TASK DETAILS - Filter these entries down to lines holding "their".

DATA SUPPLIED Block Start

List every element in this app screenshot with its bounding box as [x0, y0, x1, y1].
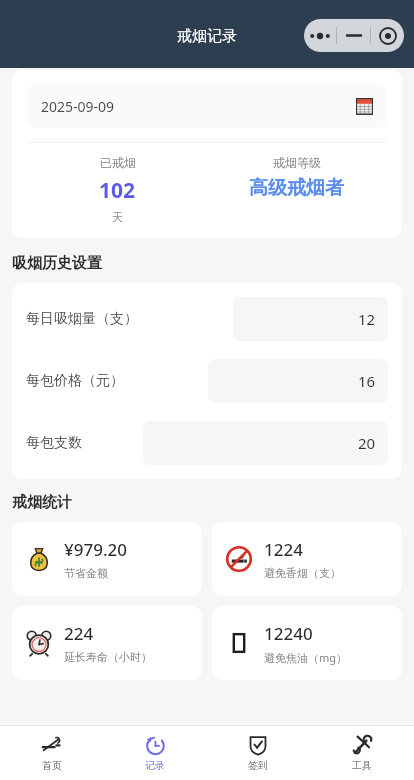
staticText: 避免焦油（mg）: [264, 650, 348, 665]
staticText: 16: [358, 371, 376, 391]
button[interactable]: 1224: [212, 522, 402, 596]
staticText: 天: [112, 210, 123, 224]
button[interactable]: 12: [233, 297, 388, 341]
staticText: 戒烟记录: [177, 27, 237, 46]
button[interactable]: 更多: [304, 19, 336, 52]
button[interactable]: 关闭: [371, 19, 404, 52]
staticText: 224: [64, 622, 94, 645]
button[interactable]: 224: [12, 606, 202, 680]
staticText: 签到: [248, 759, 268, 772]
button[interactable]: 20: [143, 421, 388, 465]
staticText: 高级戒烟者: [249, 176, 344, 200]
staticText: 记录: [145, 759, 165, 772]
button[interactable]: 16: [208, 359, 388, 403]
button[interactable]: 12240: [212, 606, 402, 680]
staticText: 节省金额: [64, 566, 108, 580]
staticText: ¥979.20: [64, 538, 127, 561]
staticText: 20: [358, 433, 376, 453]
staticText: 避免香烟（支）: [264, 566, 341, 580]
staticText: 12: [358, 309, 376, 329]
staticText: 延长寿命（小时）: [64, 650, 152, 664]
button[interactable]: 2025-09-09: [28, 84, 386, 128]
button[interactable]: 首页: [0, 726, 103, 780]
staticText: 12240: [264, 622, 313, 645]
staticText: 工具: [352, 759, 372, 772]
staticText: 首页: [42, 759, 62, 772]
staticText: 吸烟历史设置: [12, 254, 102, 273]
staticText: 102: [99, 176, 136, 205]
staticText: 已戒烟: [100, 155, 136, 170]
staticText: 戒烟统计: [12, 493, 72, 512]
staticText: 1224: [264, 538, 303, 561]
staticText: 2025-09-09: [41, 97, 115, 116]
button[interactable]: 签到: [206, 726, 310, 780]
button[interactable]: 工具: [310, 726, 414, 780]
button[interactable]: 记录: [103, 726, 206, 780]
staticText: 每日吸烟量（支）: [26, 310, 138, 328]
staticText: 戒烟等级: [273, 155, 321, 170]
button[interactable]: 最小化: [337, 19, 370, 52]
button[interactable]: ¥979.20: [12, 522, 202, 596]
staticText: 每包支数: [26, 434, 82, 452]
staticText: 每包价格（元）: [26, 372, 124, 390]
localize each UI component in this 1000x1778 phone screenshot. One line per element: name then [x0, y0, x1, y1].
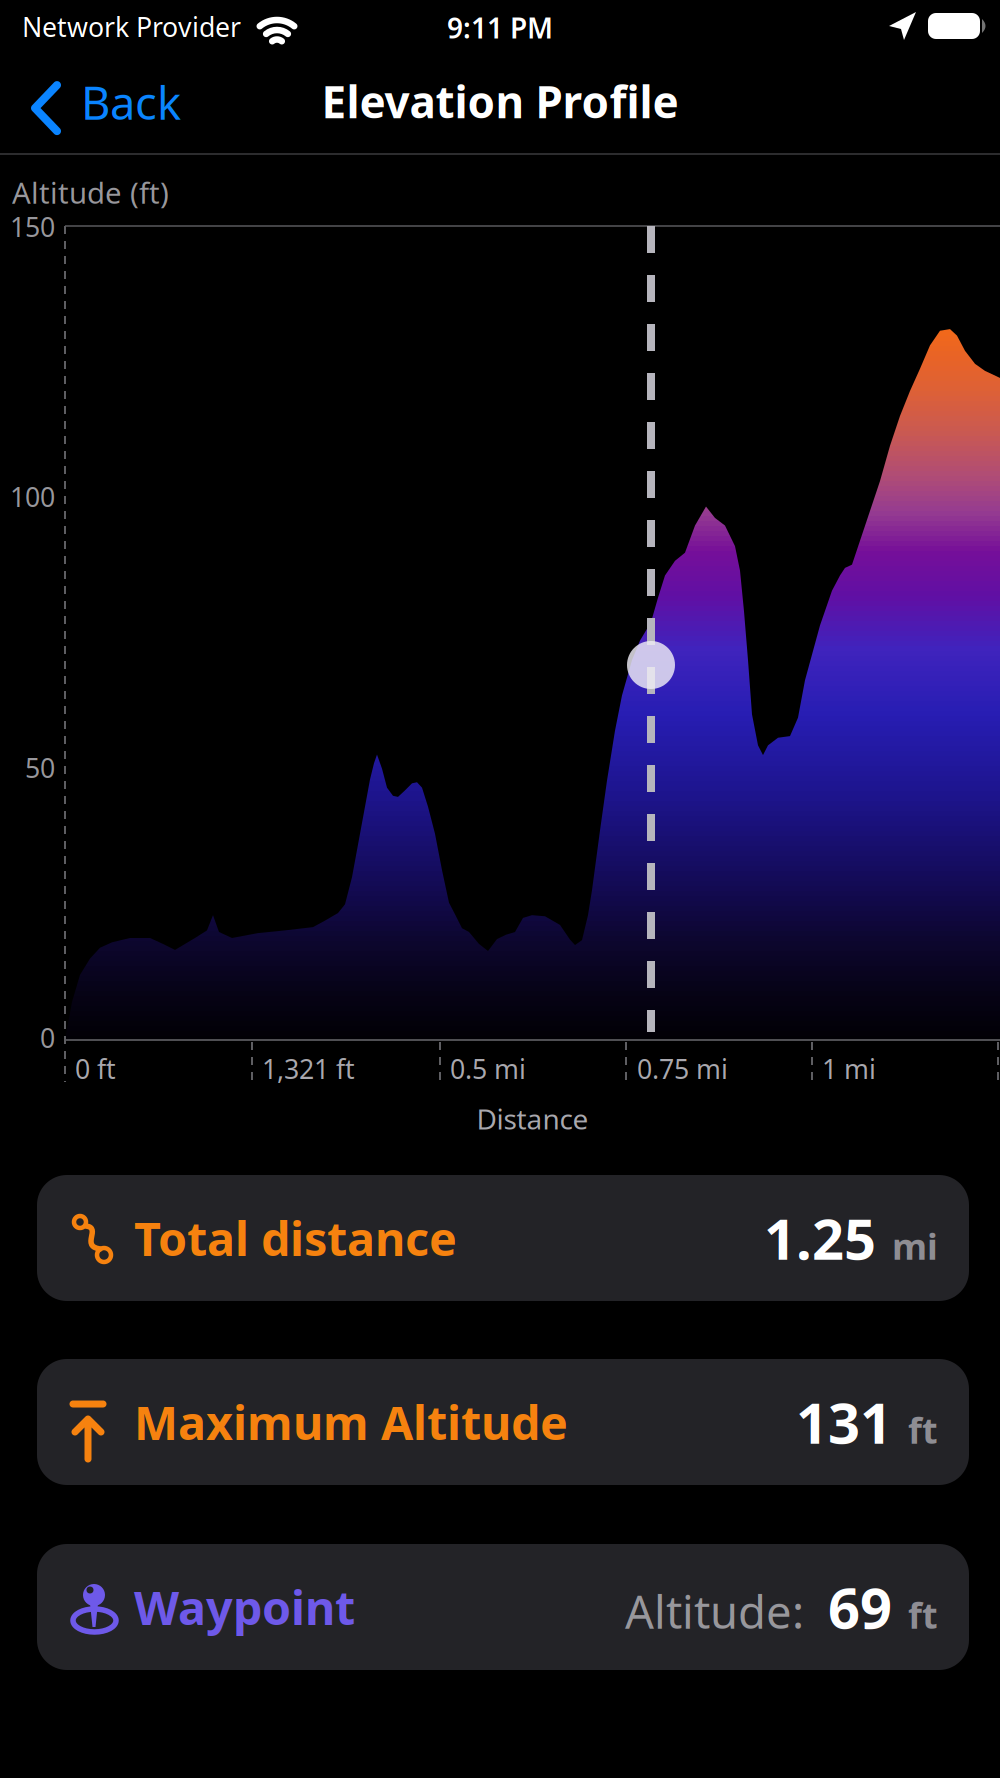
staticText: ft	[908, 1406, 938, 1454]
staticText: 1,321 ft	[262, 1051, 355, 1086]
staticText: 150	[10, 209, 55, 244]
staticText: Waypoint	[134, 1576, 355, 1638]
staticText: Maximum Altitude	[134, 1391, 568, 1453]
staticText: 0.5 mi	[450, 1051, 526, 1086]
staticText: 0	[40, 1020, 55, 1055]
staticText: 0 ft	[75, 1051, 116, 1086]
staticText: Distance	[476, 1100, 588, 1137]
staticText: 50	[25, 750, 55, 785]
staticText: ft	[908, 1591, 938, 1639]
staticText: Altitude (ft)	[12, 173, 169, 212]
staticText: 69	[828, 1570, 892, 1644]
staticText: Altitude:	[625, 1581, 804, 1641]
staticText: Elevation Profile	[322, 72, 678, 130]
staticText: 1.25	[764, 1201, 876, 1275]
staticText: 1 mi	[822, 1051, 876, 1086]
staticText: mi	[892, 1222, 938, 1270]
button[interactable]: Back	[33, 72, 181, 132]
staticText: 0.75 mi	[637, 1051, 728, 1086]
staticText: 100	[10, 479, 55, 514]
staticText: 9:11 PM	[447, 9, 553, 46]
staticText: Back	[81, 72, 181, 132]
staticText: 131	[796, 1385, 892, 1459]
staticText: Total distance	[134, 1207, 457, 1269]
staticText: Network Provider	[22, 9, 241, 44]
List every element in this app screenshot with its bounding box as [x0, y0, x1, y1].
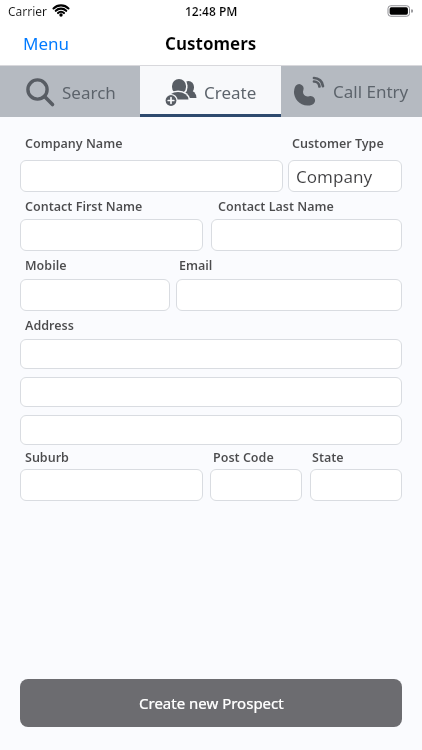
button[interactable]: [210, 469, 302, 501]
staticText: Mobile: [25, 257, 67, 274]
button[interactable]: Search: [0, 66, 140, 117]
button[interactable]: [20, 160, 283, 192]
staticText: Customers: [165, 32, 257, 55]
button[interactable]: [20, 377, 402, 407]
button[interactable]: [310, 469, 402, 501]
button[interactable]: [211, 219, 402, 251]
staticText: Company Name: [25, 135, 123, 152]
staticText: Suburb: [25, 449, 69, 466]
staticText: Create new Prospect: [139, 693, 284, 713]
staticText: Email: [179, 257, 213, 274]
button[interactable]: Create: [140, 66, 281, 117]
staticText: Address: [25, 317, 74, 334]
staticText: Company: [296, 165, 373, 188]
staticText: Call Entry: [333, 80, 409, 103]
button[interactable]: [20, 279, 170, 311]
staticText: Menu: [23, 32, 70, 55]
button[interactable]: [20, 339, 402, 369]
button[interactable]: [20, 219, 203, 251]
staticText: Create: [204, 81, 257, 104]
button[interactable]: [20, 415, 402, 445]
button[interactable]: [176, 279, 402, 311]
button[interactable]: Create new Prospect: [20, 679, 402, 727]
staticText: Carrier: [8, 3, 48, 19]
button[interactable]: Call Entry: [281, 66, 422, 117]
staticText: Contact First Name: [25, 198, 143, 215]
staticText: Search: [62, 81, 116, 104]
staticText: Post Code: [213, 449, 274, 466]
button[interactable]: [20, 469, 203, 501]
staticText: Customer Type: [292, 135, 384, 152]
staticText: 12:48 PM: [185, 3, 238, 19]
button[interactable]: Menu: [23, 32, 70, 55]
staticText: State: [312, 449, 344, 466]
button[interactable]: Company: [288, 160, 402, 192]
staticText: Contact Last Name: [218, 198, 334, 215]
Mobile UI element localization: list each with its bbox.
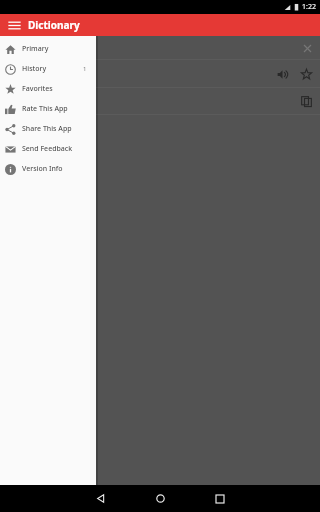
button[interactable]: Version Info [0, 159, 96, 179]
button[interactable]: History [0, 59, 96, 79]
staticText: Dictionary [28, 18, 80, 32]
staticText: Share This App [22, 124, 72, 134]
button[interactable]: Home [133, 485, 187, 512]
button[interactable]: Rate This App [0, 99, 96, 119]
staticText: 1 [83, 65, 87, 73]
staticText: Version Info [22, 164, 63, 174]
button[interactable]: Primary [0, 39, 96, 59]
button[interactable]: Favorite [296, 64, 316, 84]
staticText: History [22, 64, 47, 74]
button[interactable]: Copy [296, 91, 316, 111]
staticText: Send Feedback [22, 144, 73, 154]
button[interactable]: Send Feedback [0, 139, 96, 159]
button[interactable]: Pronounce [272, 64, 292, 84]
button[interactable]: Share This App [0, 119, 96, 139]
button[interactable]: Back [73, 485, 127, 512]
staticText: Primary [22, 44, 49, 54]
staticText: 1:22 [302, 2, 316, 12]
button[interactable]: Recent apps [193, 485, 247, 512]
button[interactable]: Open navigation drawer [6, 17, 22, 33]
button[interactable]: Close [301, 42, 313, 54]
button[interactable]: Favorites [0, 79, 96, 99]
staticText: Rate This App [22, 104, 68, 114]
staticText: Favorites [22, 84, 53, 94]
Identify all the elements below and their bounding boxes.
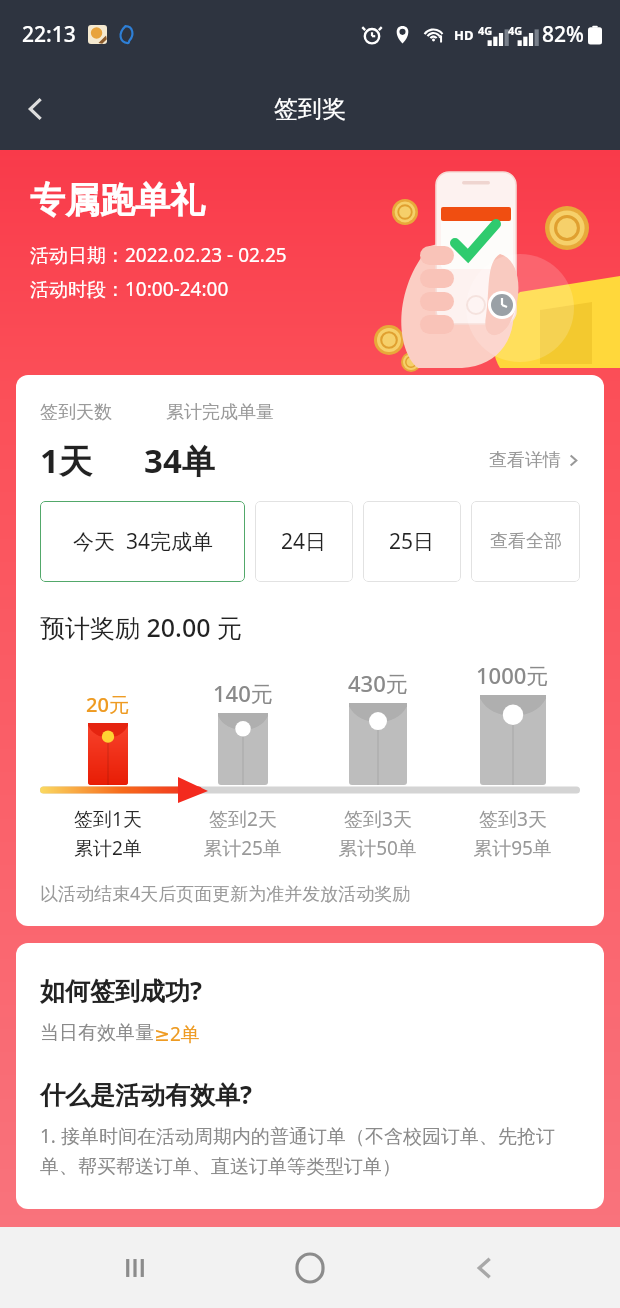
staticText: 专属跑单礼 <box>30 178 205 222</box>
staticText: 预计奖励 20.00 元 <box>40 610 243 644</box>
button[interactable]: Back <box>8 81 64 137</box>
staticText: 签到3天 <box>344 806 412 832</box>
staticText: 什么是活动有效单? <box>40 1077 252 1111</box>
staticText: 82% <box>542 20 584 49</box>
staticText: 签到1天 <box>74 806 142 832</box>
button[interactable]: Home <box>275 1233 345 1303</box>
staticText: 活动日期：2022.02.23 - 02.25 <box>30 242 287 268</box>
button[interactable]: 查看详情 <box>489 443 580 478</box>
button[interactable]: 25日 <box>363 501 461 582</box>
staticText: 累计25单 <box>203 835 282 861</box>
button[interactable]: 今天 34完成单 <box>40 501 245 582</box>
staticText: 活动时段：10:00-24:00 <box>30 276 229 302</box>
staticText: 140元 <box>213 678 273 708</box>
staticText: 签到2天 <box>209 806 277 832</box>
button[interactable]: Back <box>450 1227 520 1308</box>
staticText: HD <box>454 26 474 44</box>
staticText: 累计50单 <box>338 835 417 861</box>
button[interactable]: 24日 <box>255 501 353 582</box>
staticText: 查看详情 <box>489 449 561 472</box>
staticText: 20元 <box>86 691 129 718</box>
staticText: 查看全部 <box>490 530 562 553</box>
staticText: 如何签到成功? <box>40 973 202 1007</box>
staticText: 1000元 <box>476 660 549 690</box>
button[interactable]: 查看全部 <box>471 501 580 582</box>
staticText: 25日 <box>389 527 435 556</box>
staticText: 累计95单 <box>473 835 552 861</box>
staticText: 1天 <box>40 438 92 483</box>
staticText: 22:13 <box>22 20 76 49</box>
staticText: 以活动结束4天后页面更新为准并发放活动奖励 <box>40 881 411 906</box>
staticText: 累计2单 <box>74 835 142 861</box>
staticText: 签到天数 <box>40 401 112 424</box>
staticText: 4G <box>478 23 493 38</box>
staticText: 1. 接单时间在活动周期内的普通订单（不含校园订单、先抢订单、帮买帮送订单、直送… <box>40 1123 584 1179</box>
button[interactable]: Recents <box>100 1227 170 1308</box>
staticText: 34单 <box>144 438 215 483</box>
staticText: ≥2单 <box>154 1021 200 1047</box>
staticText: 4G <box>508 23 523 38</box>
staticText: 24日 <box>281 527 327 556</box>
staticText: 签到奖 <box>274 94 346 124</box>
staticText: 当日有效单量 <box>40 1021 154 1045</box>
staticText: 累计完成单量 <box>166 401 274 424</box>
staticText: 签到3天 <box>479 806 547 832</box>
staticText: 今天 34完成单 <box>73 527 213 556</box>
staticText: 430元 <box>348 668 408 698</box>
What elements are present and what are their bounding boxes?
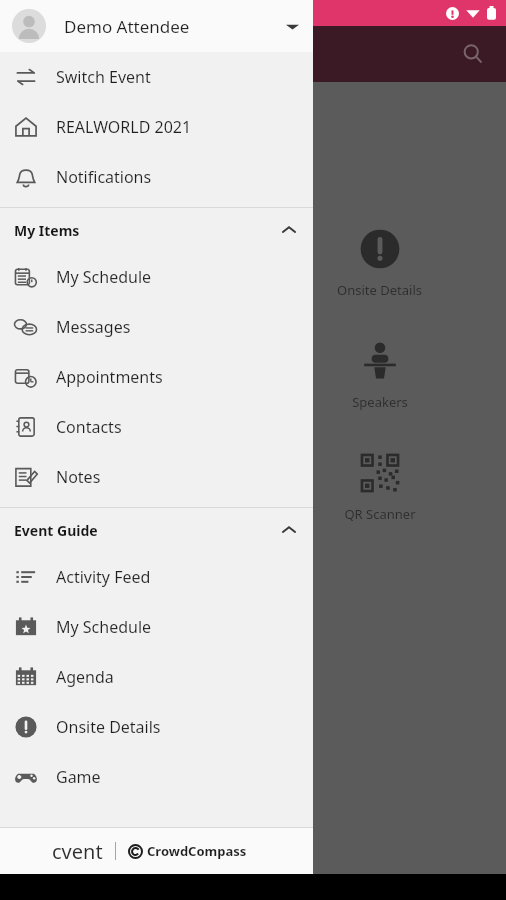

DATA SUPPLIED Block End

RESULT -
Identify all the elements below and their bounding boxes.
What elements are present and what are their bounding boxes?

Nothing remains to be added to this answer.